Existing home sales climbed to the highest level in 11 years during 2017. At the same time, the inventory of homes for sale and number of months supply ended the year at a record low.
Last year, there were 5.51 million existing U.S. homes — including single-family homes, townhomes, condominiums and co-operatives — that were sold.
It was the best year for existing home sales since 2006, when when there were
6.48 million existing residential properties that traded hands.
Those statistics were provide Wednesday by the National Association of Realtors.
The number of existing home sales in 2016 was 5.45 million.
“Existing sales concluded the year on a softer note, but they were guided higher these last 12 months by a multi-year streak of exceptional job growth, which ignited buyer demand,” NAR Chief Economist Lawrence Yun explained in the report. “At the same time, market conditions were far from perfect. New listings struggled to keep up with what was sold very quickly, and buying became less affordable in a large swath of the country.”

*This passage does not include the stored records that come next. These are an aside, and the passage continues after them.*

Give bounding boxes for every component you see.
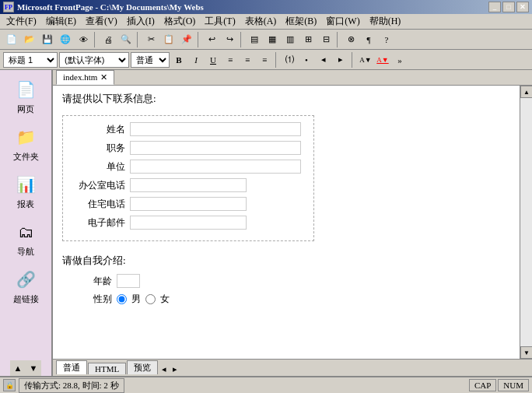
tb-btn11[interactable]: ¶	[360, 31, 377, 48]
sidebar-arrow2[interactable]: ▼	[26, 360, 41, 376]
tb-btn6[interactable]: ▦	[264, 31, 281, 48]
new-btn[interactable]: 📄	[3, 31, 20, 48]
open-btn[interactable]: 📂	[21, 31, 38, 48]
tab-normal[interactable]: 普通	[56, 360, 87, 374]
underline-button[interactable]: U	[205, 52, 221, 68]
menu-tools[interactable]: 工具(T)	[200, 13, 240, 30]
tb-btn8[interactable]: ⊞	[299, 31, 317, 48]
label-male: 男	[131, 293, 141, 306]
vertical-scrollbar[interactable]: ▲ ▼	[520, 86, 532, 359]
menu-table[interactable]: 表格(A)	[240, 13, 282, 30]
editor-area: 请提供以下联系信息: 姓名 职务 单位	[53, 86, 532, 359]
label-home: 住宅电话	[75, 198, 130, 211]
undo-icon: ↩	[208, 34, 215, 44]
highlight-btn[interactable]: A▼	[358, 52, 373, 68]
tab-arrow-right[interactable]: ▸	[170, 364, 180, 374]
title-bar: FP Microsoft FrontPage - C:\My Documents…	[0, 0, 532, 14]
tab-preview[interactable]: 预览	[127, 360, 158, 374]
align-right-btn[interactable]: ≡	[257, 52, 272, 68]
nav-icon: 🗂	[13, 219, 38, 244]
open-icon: 📂	[24, 34, 35, 44]
sidebar-label-nav: 导航	[17, 246, 34, 258]
tb-btn9[interactable]: ⊟	[317, 31, 334, 48]
sidebar-item-webpage[interactable]: 📄 网页	[4, 73, 47, 119]
menu-file[interactable]: 文件(F)	[2, 13, 41, 30]
print-btn[interactable]: 🖨	[100, 31, 117, 48]
maximize-button[interactable]: □	[502, 2, 515, 12]
menu-insert[interactable]: 插入(I)	[122, 13, 159, 30]
input-name[interactable]	[130, 122, 301, 136]
form-row-name: 姓名	[75, 122, 301, 136]
style-select[interactable]: 标题 1	[3, 52, 58, 68]
scroll-up-btn[interactable]: ▲	[520, 86, 532, 98]
status-bar: 🔒 传输方式: 28.8, 时间: 2 秒 CAP NUM	[0, 376, 532, 393]
align-left-btn[interactable]: ≡	[222, 52, 238, 68]
input-company[interactable]	[130, 160, 301, 174]
bullet-btn[interactable]: •	[299, 52, 314, 68]
sidebar-item-nav[interactable]: 🗂 导航	[4, 216, 47, 261]
indent-less-btn[interactable]: ◂	[316, 52, 331, 68]
file-tab[interactable]: index.htm ✕	[56, 70, 114, 85]
numbering-btn[interactable]: ⑴	[282, 52, 297, 68]
status-transfer: 传输方式: 28.8, 时间: 2 秒	[19, 378, 124, 393]
save-btn[interactable]: 💾	[39, 31, 56, 48]
menu-view[interactable]: 查看(V)	[81, 13, 122, 30]
tab-close-icon[interactable]: ✕	[100, 72, 107, 82]
close-button[interactable]: ✕	[516, 2, 529, 12]
radio-male[interactable]	[117, 294, 127, 304]
form-row-company: 单位	[75, 160, 301, 174]
input-office[interactable]	[130, 178, 247, 192]
status-lock-icon: 🔒	[3, 379, 16, 391]
bold-button[interactable]: B	[171, 52, 187, 68]
input-email[interactable]	[130, 216, 247, 230]
sidebar-arrow[interactable]: ▲	[10, 360, 26, 376]
size-select[interactable]: 普通	[131, 52, 170, 68]
page-content: 请提供以下联系信息: 姓名 职务 单位	[53, 86, 520, 359]
redo-btn[interactable]: ↪	[221, 31, 238, 48]
input-home[interactable]	[130, 197, 247, 211]
form-row-gender: 性别 男 女	[78, 293, 510, 306]
sidebar-label-hyperlinks: 超链接	[13, 293, 39, 305]
window-title: Microsoft FrontPage - C:\My Documents\My…	[17, 2, 204, 12]
cut-icon: ✂	[148, 34, 155, 44]
menu-help[interactable]: 帮助(H)	[365, 13, 406, 30]
scroll-down-btn[interactable]: ▼	[520, 346, 532, 359]
input-age[interactable]	[117, 274, 140, 288]
preview-btn[interactable]: 👁	[75, 31, 92, 48]
print-preview-btn[interactable]: 🔍	[117, 31, 135, 48]
sidebar-label-reports: 报表	[17, 198, 34, 210]
tb-btn7[interactable]: ▥	[282, 31, 299, 48]
align-center-btn[interactable]: ≡	[240, 52, 255, 68]
more-btn[interactable]: »	[392, 52, 408, 68]
menu-edit[interactable]: 编辑(E)	[41, 13, 81, 30]
menu-format[interactable]: 格式(O)	[159, 13, 201, 30]
app-icon: FP	[3, 2, 14, 12]
help-btn[interactable]: ?	[378, 31, 395, 48]
publish-btn[interactable]: 🌐	[57, 31, 74, 48]
scroll-track[interactable]	[520, 98, 532, 346]
tb-btn10[interactable]: ⊗	[342, 31, 359, 48]
radio-female[interactable]	[145, 294, 156, 304]
indent-more-btn[interactable]: ▸	[333, 52, 348, 68]
italic-button[interactable]: I	[188, 52, 204, 68]
input-job[interactable]	[130, 141, 301, 155]
copy-btn[interactable]: 📋	[160, 31, 177, 48]
cut-btn[interactable]: ✂	[142, 31, 159, 48]
menu-frame[interactable]: 框架(B)	[281, 13, 321, 30]
sidebar-item-reports[interactable]: 📊 报表	[4, 168, 47, 214]
menu-window[interactable]: 窗口(W)	[321, 13, 364, 30]
font-select[interactable]: (默认字体)	[59, 52, 129, 68]
font-color-btn[interactable]: A▼	[375, 52, 390, 68]
publish-icon: 🌐	[60, 34, 71, 44]
tab-html[interactable]: HTML	[88, 363, 126, 374]
undo-btn[interactable]: ↩	[203, 31, 220, 48]
paste-btn[interactable]: 📌	[178, 31, 195, 48]
sidebar-bottom: ▲ ▼	[0, 360, 51, 376]
sidebar-item-hyperlinks[interactable]: 🔗 超链接	[4, 263, 47, 309]
form-row-home: 住宅电话	[75, 197, 301, 211]
tab-arrow-left[interactable]: ◂	[159, 364, 170, 374]
tb-btn5[interactable]: ▤	[246, 31, 263, 48]
sidebar-item-folder[interactable]: 📁 文件夹	[4, 121, 47, 167]
minimize-button[interactable]: _	[488, 2, 501, 12]
status-left: 🔒 传输方式: 28.8, 时间: 2 秒	[3, 378, 124, 393]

Last year’s median sales prices was $247,300, up from $233,800 in 2016. The average sales price climbed to $289,200 from $276,000.
During just December 2017, the seasonally adjusted annual rate of existing home sales was 5.57 million, off 4 percent from a month earlier but 1 percent better than a year earlier.
In the Northeast, the seasonally adjusted annual rate last month was 0.74 million, down from November by 8 percent — the most of any region. Sales dropped 6 percent in the Midwest to a rate of 1.33 million, while they
slipped 1.7 percent to 2.30 million in the South and dipped 1.6 percent to 1.20 million in the West.
December 2017’s seasonally adjusted annual rate of existing U.S. single-family home sales was 4.96 million.
Last month’s U.S. inventory of 1.48 million properties
worked out to a 3.2-month supply — the lowest on record for both metrics based on NAR data going back to 1999.
“The lack of supply over the past year has been eye-opening and is why, even with strong job creation pushing wages higher, home price gains — at 5.8 percent nationally in 2017 — doubled the pace of income growth and were even swifter in several markets,” Yun said.
Last month’s first-time buyer share was 32 percent, and the distressed sales share was 5 percent. Full-year 2017
all-cash share was 21 percent,
The average property stayed on the market for 40 days in December.